Roasted Mushroom Soup

  • 1 ½ kilo (3 pounds) chestnut mushrooms, cut in half if large
  • 6 tablespoons olive oil, divided
  • 2 (32 oz containers) vegetable broth
  • 1 onion, chopped
  • 3 garlic cloves, minced
  • 2 tablespoons brandy
  • 3 tablespoons plain flour
  • 2 sprigs fresh thyme
  • 1 cup soya cream/whipping cream/coconut cream (optional – but highly recommended)

Preheat oven to 200˚C (400°F).

Line 2 large baking sheets with foil. Divide mushrooms between prepared baking sheets. Drizzle mushrooms on each sheet with 2 tablespoons oil. Sprinkle generously with salt and pepper; toss to coat. Bake mushrooms 30 minutes.

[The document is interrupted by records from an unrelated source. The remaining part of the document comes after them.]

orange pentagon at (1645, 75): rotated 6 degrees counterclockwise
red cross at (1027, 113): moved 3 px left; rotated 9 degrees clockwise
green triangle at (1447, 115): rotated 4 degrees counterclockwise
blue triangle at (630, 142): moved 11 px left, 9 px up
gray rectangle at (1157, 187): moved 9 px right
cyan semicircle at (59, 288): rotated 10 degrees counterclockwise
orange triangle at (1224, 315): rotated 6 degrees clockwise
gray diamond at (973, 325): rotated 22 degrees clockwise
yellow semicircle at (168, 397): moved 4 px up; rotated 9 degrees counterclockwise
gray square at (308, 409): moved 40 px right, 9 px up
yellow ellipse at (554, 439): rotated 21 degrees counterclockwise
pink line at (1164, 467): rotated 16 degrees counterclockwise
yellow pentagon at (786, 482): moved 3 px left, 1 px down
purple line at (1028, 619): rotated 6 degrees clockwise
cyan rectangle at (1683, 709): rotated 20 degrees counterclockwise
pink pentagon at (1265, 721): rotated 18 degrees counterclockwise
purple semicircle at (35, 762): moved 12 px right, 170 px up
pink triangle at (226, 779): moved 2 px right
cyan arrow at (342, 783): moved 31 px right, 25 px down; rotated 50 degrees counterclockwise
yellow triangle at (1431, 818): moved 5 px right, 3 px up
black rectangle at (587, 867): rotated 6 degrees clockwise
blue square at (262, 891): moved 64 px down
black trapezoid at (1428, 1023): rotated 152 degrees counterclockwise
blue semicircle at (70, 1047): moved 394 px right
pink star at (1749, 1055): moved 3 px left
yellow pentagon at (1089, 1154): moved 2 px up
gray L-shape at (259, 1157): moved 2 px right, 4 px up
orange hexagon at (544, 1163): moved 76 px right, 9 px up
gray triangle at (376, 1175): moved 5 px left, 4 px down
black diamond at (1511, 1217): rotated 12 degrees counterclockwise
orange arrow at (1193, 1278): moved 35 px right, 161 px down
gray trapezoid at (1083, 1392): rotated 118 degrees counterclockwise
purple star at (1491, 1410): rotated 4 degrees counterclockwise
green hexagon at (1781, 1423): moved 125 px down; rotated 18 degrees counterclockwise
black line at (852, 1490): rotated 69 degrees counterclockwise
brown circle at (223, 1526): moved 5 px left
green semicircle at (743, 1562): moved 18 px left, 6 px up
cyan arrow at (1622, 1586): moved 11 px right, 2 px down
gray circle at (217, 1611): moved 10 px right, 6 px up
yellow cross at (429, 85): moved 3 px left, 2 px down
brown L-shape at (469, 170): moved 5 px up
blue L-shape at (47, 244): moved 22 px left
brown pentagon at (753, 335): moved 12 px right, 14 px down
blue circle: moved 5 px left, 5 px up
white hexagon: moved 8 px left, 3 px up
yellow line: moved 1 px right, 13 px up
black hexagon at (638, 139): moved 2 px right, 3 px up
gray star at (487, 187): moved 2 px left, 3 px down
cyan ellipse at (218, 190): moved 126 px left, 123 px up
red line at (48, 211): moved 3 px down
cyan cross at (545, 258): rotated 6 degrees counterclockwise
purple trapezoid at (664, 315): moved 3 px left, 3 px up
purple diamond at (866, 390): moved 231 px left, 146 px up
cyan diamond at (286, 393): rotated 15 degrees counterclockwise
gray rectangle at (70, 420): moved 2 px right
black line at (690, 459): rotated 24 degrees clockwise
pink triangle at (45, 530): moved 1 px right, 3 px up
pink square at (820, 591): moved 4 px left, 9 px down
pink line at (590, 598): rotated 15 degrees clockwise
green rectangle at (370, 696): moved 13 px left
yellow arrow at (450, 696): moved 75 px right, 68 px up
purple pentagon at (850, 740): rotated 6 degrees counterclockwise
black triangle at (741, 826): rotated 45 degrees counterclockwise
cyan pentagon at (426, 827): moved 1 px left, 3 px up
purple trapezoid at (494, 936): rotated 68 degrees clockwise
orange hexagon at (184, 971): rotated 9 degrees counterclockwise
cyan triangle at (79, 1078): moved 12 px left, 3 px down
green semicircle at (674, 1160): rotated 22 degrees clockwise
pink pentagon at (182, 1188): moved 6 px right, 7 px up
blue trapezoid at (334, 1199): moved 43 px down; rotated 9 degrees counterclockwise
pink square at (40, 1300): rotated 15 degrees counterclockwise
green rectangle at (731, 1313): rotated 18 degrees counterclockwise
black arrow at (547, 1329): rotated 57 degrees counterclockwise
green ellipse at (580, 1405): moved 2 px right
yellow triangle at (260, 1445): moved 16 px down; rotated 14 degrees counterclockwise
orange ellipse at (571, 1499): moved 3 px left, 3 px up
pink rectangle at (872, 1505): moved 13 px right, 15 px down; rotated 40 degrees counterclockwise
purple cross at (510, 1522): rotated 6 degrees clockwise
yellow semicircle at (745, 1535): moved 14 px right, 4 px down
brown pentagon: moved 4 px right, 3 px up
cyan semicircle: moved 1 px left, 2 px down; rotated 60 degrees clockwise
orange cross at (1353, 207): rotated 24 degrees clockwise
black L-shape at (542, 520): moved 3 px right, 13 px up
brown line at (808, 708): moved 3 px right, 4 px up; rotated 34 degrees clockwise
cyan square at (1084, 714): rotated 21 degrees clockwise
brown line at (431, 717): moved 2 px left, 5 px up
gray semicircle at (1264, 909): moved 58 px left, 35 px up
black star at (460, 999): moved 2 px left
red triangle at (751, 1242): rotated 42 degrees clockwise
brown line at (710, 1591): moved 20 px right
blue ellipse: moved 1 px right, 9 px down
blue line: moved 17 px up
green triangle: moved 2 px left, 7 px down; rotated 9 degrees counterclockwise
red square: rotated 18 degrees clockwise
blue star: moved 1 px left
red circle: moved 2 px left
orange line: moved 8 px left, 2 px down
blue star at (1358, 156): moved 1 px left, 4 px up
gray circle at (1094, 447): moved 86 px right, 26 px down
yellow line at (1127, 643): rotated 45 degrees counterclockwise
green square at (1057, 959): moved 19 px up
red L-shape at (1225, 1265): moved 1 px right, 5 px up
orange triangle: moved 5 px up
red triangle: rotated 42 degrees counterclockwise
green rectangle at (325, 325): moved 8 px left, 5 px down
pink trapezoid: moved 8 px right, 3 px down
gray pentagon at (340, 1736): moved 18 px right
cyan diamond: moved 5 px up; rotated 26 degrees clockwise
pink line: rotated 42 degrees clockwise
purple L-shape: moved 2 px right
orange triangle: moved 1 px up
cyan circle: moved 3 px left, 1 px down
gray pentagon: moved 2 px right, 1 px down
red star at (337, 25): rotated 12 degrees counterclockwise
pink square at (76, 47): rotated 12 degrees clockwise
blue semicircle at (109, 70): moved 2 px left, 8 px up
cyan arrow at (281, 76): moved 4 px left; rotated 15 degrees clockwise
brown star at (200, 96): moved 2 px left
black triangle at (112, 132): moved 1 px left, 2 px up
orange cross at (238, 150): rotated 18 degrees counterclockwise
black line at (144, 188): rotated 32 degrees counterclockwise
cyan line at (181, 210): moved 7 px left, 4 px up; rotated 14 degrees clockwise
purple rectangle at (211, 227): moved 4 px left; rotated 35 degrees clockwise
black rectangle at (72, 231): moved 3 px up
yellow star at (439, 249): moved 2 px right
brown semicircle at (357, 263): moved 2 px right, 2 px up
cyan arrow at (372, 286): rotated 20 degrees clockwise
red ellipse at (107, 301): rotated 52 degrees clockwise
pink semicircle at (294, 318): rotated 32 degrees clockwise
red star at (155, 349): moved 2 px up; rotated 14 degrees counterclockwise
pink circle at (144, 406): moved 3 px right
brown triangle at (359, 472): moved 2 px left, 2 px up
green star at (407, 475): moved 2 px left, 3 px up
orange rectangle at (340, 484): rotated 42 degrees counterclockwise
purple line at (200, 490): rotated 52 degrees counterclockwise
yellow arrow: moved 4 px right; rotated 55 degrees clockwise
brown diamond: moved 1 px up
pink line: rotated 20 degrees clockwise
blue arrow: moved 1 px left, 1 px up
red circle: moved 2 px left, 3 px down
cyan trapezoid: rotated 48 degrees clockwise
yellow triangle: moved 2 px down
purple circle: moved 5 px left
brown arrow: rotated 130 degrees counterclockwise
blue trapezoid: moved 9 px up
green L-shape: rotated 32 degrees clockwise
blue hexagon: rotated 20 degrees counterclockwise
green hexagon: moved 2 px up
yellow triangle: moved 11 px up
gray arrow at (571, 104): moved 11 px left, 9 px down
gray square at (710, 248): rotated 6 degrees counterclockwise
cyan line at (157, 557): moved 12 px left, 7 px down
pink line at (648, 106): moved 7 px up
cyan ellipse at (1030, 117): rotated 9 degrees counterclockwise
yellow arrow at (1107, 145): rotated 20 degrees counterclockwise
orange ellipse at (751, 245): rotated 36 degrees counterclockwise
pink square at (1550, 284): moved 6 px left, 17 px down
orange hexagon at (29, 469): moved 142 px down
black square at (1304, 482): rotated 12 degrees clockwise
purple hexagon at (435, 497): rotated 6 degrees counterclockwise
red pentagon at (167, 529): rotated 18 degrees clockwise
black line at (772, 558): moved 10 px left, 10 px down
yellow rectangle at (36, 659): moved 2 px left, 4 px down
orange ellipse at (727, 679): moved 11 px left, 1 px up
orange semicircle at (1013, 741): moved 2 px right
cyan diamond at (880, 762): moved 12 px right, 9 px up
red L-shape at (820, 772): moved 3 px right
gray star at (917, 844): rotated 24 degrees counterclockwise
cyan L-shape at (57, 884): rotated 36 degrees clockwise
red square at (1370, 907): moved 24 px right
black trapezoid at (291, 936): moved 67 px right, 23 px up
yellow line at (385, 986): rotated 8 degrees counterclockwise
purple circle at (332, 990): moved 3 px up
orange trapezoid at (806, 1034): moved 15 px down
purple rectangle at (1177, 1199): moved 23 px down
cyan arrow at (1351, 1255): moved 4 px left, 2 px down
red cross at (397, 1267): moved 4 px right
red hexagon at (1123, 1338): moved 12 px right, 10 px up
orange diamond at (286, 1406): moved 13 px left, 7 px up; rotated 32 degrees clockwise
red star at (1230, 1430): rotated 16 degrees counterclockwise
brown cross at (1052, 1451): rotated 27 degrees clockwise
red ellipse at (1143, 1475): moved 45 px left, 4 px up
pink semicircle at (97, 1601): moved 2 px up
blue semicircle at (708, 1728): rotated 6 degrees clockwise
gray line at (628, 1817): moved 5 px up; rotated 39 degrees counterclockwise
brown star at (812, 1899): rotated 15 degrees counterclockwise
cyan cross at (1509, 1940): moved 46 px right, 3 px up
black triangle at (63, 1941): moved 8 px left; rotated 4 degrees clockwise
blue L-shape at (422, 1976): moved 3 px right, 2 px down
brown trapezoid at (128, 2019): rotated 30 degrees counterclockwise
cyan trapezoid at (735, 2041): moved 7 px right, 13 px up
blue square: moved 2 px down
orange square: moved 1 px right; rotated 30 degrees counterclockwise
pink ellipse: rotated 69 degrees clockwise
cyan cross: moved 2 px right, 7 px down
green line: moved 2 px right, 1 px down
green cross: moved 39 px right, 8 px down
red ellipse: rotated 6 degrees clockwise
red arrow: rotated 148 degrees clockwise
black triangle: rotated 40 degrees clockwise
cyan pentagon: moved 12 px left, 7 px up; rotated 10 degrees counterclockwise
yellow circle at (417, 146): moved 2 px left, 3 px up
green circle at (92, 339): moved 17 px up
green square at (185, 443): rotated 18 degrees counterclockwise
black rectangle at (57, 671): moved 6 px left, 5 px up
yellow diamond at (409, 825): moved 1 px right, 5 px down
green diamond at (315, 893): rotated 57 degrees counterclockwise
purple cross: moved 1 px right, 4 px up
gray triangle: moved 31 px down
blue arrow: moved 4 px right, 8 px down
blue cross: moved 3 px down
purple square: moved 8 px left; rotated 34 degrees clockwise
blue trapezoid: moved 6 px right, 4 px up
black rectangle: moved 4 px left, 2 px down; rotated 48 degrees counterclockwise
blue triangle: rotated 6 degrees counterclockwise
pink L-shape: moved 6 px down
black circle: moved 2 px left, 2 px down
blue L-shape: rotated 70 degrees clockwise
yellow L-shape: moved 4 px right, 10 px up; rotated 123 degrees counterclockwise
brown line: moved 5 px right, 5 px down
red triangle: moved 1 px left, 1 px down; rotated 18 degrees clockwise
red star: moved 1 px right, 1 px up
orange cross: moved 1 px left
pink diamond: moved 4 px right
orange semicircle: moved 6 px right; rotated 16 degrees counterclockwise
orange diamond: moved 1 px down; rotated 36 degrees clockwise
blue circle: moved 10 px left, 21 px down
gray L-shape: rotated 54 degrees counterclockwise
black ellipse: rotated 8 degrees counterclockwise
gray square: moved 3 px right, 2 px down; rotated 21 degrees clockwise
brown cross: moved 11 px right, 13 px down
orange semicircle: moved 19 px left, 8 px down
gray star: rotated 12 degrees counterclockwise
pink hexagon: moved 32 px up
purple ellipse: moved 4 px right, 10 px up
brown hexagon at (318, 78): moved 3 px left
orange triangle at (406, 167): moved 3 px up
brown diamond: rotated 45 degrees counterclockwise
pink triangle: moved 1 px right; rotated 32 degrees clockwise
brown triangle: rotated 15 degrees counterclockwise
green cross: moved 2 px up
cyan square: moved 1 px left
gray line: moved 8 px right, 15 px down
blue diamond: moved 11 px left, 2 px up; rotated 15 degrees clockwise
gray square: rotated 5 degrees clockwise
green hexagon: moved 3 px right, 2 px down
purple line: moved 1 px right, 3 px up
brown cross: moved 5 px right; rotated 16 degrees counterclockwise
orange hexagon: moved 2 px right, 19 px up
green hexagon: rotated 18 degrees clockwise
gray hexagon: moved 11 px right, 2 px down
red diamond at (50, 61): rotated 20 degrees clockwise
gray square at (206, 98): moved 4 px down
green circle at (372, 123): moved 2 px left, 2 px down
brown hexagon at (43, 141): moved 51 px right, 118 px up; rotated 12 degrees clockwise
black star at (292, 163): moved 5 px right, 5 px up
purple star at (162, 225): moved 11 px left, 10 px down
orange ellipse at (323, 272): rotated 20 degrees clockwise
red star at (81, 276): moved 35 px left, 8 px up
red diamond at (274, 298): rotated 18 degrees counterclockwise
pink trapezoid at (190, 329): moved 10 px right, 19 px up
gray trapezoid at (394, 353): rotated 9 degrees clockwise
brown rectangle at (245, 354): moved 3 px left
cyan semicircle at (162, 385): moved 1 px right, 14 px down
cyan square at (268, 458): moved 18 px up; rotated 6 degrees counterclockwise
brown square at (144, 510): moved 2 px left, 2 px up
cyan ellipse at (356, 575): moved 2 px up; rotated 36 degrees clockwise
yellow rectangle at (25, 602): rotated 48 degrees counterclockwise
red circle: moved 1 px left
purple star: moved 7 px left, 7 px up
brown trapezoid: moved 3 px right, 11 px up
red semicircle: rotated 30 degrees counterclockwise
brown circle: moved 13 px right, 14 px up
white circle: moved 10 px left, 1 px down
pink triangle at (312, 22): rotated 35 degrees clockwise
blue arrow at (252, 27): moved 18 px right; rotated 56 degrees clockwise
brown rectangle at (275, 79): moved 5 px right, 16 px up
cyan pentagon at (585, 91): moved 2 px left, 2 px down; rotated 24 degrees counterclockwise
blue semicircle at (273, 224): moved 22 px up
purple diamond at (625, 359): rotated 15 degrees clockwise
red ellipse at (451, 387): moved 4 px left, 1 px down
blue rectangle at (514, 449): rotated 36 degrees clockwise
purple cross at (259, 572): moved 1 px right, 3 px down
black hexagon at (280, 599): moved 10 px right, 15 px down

Heat remaining 2 tablespoons olive oil in heavy large pot over medium- high heat. Add onion and garlic and sauté until onion is tender, about 8 minutes. Add brandy and simmer until almost all of liquid evaporates, about 30 seconds. Add flour; stir 2 minutes. Add one and a half containers of the broth and thyme. Stir cooked mushrooms. Simmer over medium heat until slightly thickened, about 10 minutes. Season soup to taste with salt and pepper.

Using an immersion blender, blend soup until you reach desired consistency slowly adding the remaining soup, and cream if using. Check for seasoning, serve piping hot.